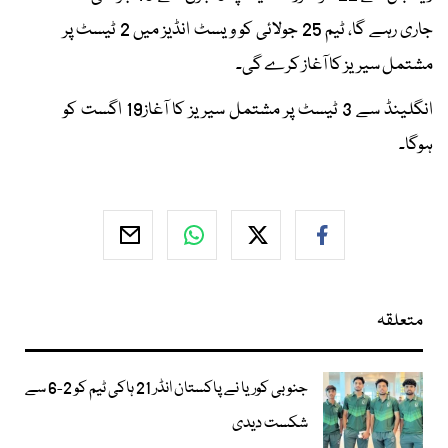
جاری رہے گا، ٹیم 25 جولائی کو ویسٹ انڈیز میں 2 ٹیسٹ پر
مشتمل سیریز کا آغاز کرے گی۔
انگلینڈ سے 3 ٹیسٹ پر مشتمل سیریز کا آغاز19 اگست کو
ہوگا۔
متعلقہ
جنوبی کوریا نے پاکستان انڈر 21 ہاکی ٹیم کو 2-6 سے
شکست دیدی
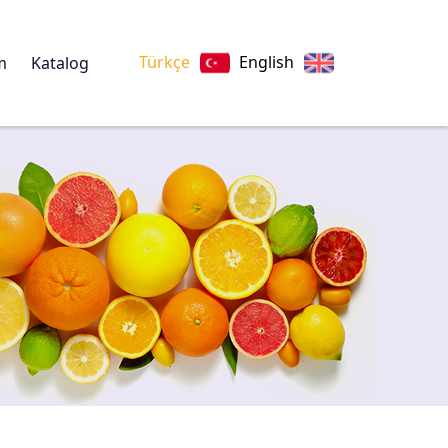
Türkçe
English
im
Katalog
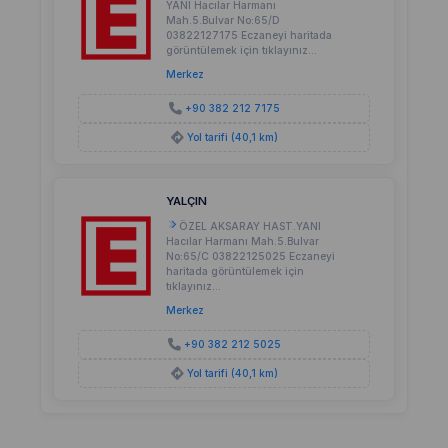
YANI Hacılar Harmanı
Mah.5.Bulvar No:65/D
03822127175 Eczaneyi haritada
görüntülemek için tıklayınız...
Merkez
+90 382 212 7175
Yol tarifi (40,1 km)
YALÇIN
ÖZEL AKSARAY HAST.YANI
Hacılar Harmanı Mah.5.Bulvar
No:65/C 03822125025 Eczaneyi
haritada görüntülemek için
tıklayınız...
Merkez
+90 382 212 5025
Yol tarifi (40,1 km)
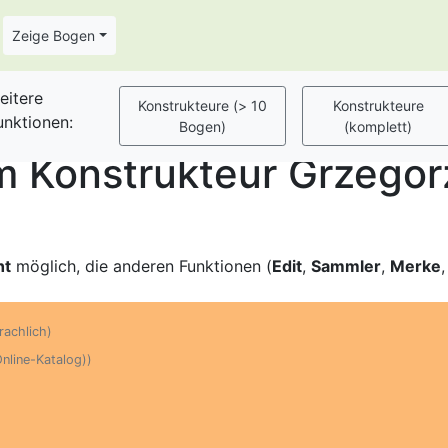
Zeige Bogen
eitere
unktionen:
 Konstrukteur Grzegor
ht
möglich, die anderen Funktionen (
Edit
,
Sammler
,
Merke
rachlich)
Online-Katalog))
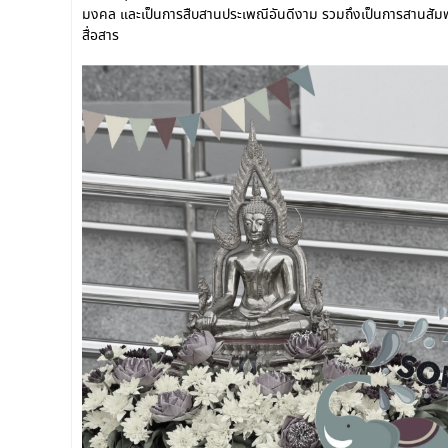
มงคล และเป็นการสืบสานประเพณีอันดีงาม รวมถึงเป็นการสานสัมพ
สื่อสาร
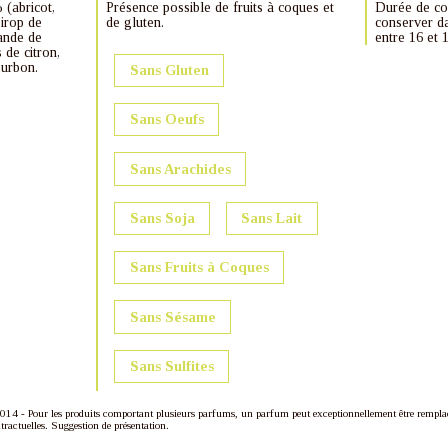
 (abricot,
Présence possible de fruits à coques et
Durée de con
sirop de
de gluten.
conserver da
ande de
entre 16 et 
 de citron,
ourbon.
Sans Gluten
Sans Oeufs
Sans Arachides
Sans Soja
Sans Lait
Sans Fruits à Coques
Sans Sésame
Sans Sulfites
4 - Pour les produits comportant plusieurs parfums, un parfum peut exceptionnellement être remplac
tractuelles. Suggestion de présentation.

□ □ □ □ □

Which of the lines in the data contain the string "مشتمل"? Return each one.

مشتمل سیریز کا آغاز کرے گی۔
انگلینڈ سے 3 ٹیسٹ پر مشتمل سیریز کا آغاز19 اگست کو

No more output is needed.